We need to find the probability that the difference is greater than 0, P(D > 0).
P(D > 0) =
normalcdf(lower: 0, upper: 1E99, μ: 5, σ: 3.905)P(D > 0) \approx 0.899.
There is approximately an 89.9% chance that a randomly selected male student is taller than a randomly selected female student.
Common Mistakes to Avoid
Adding/Subtracting Standard Deviations Directly: This is the most common error. You cannot add or subtract standard deviations (e.g., σ_(X+Y) \neq σ_X + σ_Y). You must always convert to variances (square them), add the variances, and then take the square root of the result.
Subtracting Variances for a Difference: When calculating the variance of a difference (X - Y), many students are tempted to subtract the variances (σ^2_X - σ^2_Y). This is incorrect. Variability always increases when combining variables, so variances always add: σ^2_(X-Y) = σ^2_X + σ^2_Y.

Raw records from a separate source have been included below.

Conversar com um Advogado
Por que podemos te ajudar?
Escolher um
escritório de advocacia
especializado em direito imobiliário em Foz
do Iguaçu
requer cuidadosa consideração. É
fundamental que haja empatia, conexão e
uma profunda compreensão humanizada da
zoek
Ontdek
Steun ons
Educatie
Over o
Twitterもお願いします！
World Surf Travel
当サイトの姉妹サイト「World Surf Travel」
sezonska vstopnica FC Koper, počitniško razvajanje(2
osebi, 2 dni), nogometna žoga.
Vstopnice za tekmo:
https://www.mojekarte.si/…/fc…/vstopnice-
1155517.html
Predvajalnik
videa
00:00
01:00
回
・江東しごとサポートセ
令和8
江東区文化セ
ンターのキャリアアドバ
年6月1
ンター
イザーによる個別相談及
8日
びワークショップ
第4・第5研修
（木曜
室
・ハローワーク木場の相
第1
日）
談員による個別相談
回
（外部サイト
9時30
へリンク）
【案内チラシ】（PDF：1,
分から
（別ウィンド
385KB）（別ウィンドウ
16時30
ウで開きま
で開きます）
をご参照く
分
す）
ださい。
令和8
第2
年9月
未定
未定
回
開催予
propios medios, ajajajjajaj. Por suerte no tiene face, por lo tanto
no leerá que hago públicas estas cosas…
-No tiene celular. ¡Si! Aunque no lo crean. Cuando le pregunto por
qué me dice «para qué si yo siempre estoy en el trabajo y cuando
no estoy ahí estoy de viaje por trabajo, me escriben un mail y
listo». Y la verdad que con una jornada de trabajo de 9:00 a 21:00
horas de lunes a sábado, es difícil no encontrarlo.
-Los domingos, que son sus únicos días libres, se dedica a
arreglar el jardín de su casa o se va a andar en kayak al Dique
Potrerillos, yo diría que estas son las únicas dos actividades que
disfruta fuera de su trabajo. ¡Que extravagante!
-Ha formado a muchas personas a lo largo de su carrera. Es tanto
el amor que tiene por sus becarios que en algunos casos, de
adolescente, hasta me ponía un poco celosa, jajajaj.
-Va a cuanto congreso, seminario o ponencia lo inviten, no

Forgetting the Independence Condition: The rules for combining variances and standard deviations are only valid if the variables are independent. On an FRQ, you must explicitly state and check (or assume) this condition to get full credit.
Forgetting to Take the Square Root: A simple arithmetic error. After correctly adding the variances to get σ^2_new, students sometimes forget the final step of taking the square root to find the standard deviation, σ_new. Always double-check your final step.